Here are a few tips for getting breastfeeding off to a good start after having a cesarean birth:

  • Breastfeed as soon as possible after delivery. Because of the nature of Cesarean delivery, it may not be possible to breastfeed immediately following delivery, but as soon as you feel comfortable doing so, try to nurse. Nursing soon after delivery stimulates the release of hormones, which will help your body first produce colostrum followed by your breast milk. Whether a mother went through labor or had a cesarean birth, her milk supply may take longer to come in and vary if she received medications or other circumstances at the time of delivery. Your milk will come in anywhere from two to six days (usually two to three days) after delivery, and colostrum will provide exactly what your baby needs until then.
  • Take advantage of an extended hospital stay. Room in with your baby if possible so that you can bond and offer the breast as frequently as every two hours. Concentrate on nursing and bonding with your new baby. Encourage your partner to snuggle and bond with the baby when visiting. This gives you time to rest.

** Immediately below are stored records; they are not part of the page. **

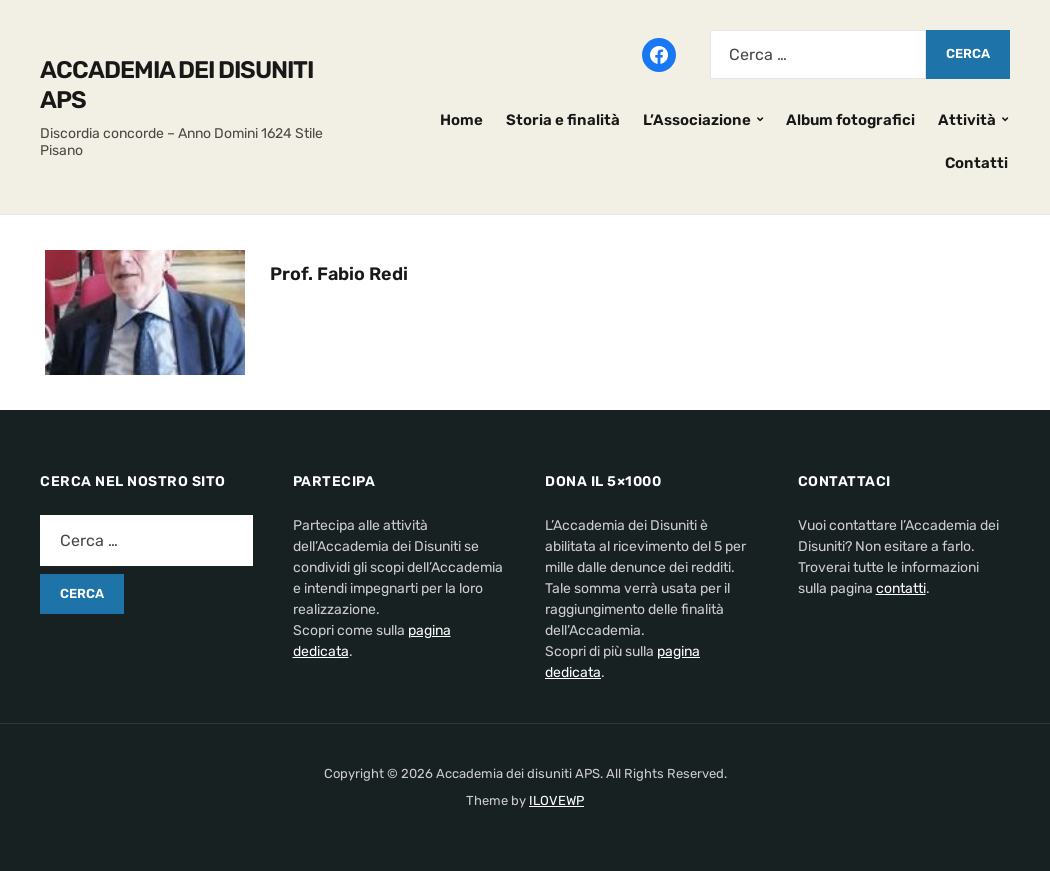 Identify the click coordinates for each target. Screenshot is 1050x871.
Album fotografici (850, 120)
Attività (967, 120)
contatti (901, 588)
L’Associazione (697, 120)
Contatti (976, 163)
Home (461, 120)
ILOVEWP (556, 800)
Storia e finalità (563, 120) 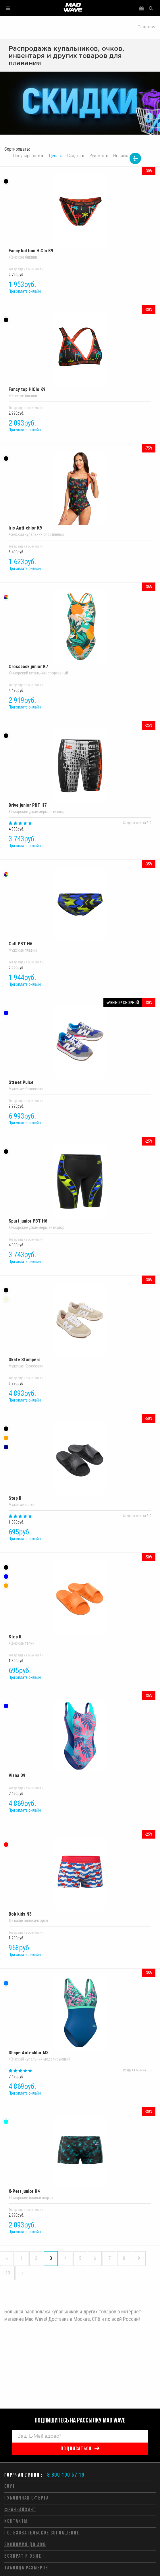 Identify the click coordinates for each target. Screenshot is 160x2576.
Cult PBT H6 (80, 906)
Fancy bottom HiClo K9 (80, 213)
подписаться (76, 2449)
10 (7, 2273)
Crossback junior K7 (80, 629)
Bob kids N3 (80, 1877)
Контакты (16, 2521)
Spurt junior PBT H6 (80, 1184)
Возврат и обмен (24, 2556)
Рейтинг (97, 155)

  • Try different breastfeeding positions to avoid discomfort at the incision site. If holding your baby across your belly is uncomfortable, try the football hold, where baby is tucked under your arm on the feeding side. Another position to try is side-lying. With the baby parallel to your body, lie on your side with pillows to support your back and incision.
  • Stay well rested. Eat nutritious, protein-rich meals and stay hydrated by drinking plenty of water. When you were pregnant, you likely heard, “If I can do anything for you, just let me know,” from friends, family, and neighbors. Take them up on their offers. Allow people to bring over food, walk the dog, do the laundry, or help clean the house.
  • Ask for help. Don’t assume that just because the act of breastfeeding is a natural function of your body that it comes naturally. If you are having an issue, reach out to a La Leche League Leader, lactation consultant, or your health care provider. They may be able to answer questions and provide insights to help you overcome many breastfeeding struggles.
  • shutterstock_62050450Create a nursing station. Gather the things you will need while feeding your baby in one place or put them all in a basket that you can carry with you. Having your supplies together will minimize the number of times you have to get up and allow you to focus on nursing. Have a water bottle, some reading material (or the television remote), your phone or tablet, baby wipes, snacks, and burp cloths handy at your nursing station.
  • Try to relax. Establishing your breastfeeding relationship while learning how to be a mother and recover from surgery may be stressful for you. Take a few minutes here and there for a hot shower (or a bath once your doctor gives the go-ahead), go for a walk, or have someone rub your back and shoulders. Snuggle time and skin-to-skin time with your baby can relax you.
  • Rule out other issues. If you are having problems getting started, don’t be too quick to associate them with the surgery. Contact a La Leche League Leader, lactation consultant, or your health care provider to discuss concerns that may be related to latch, inverted nipples, or other issues.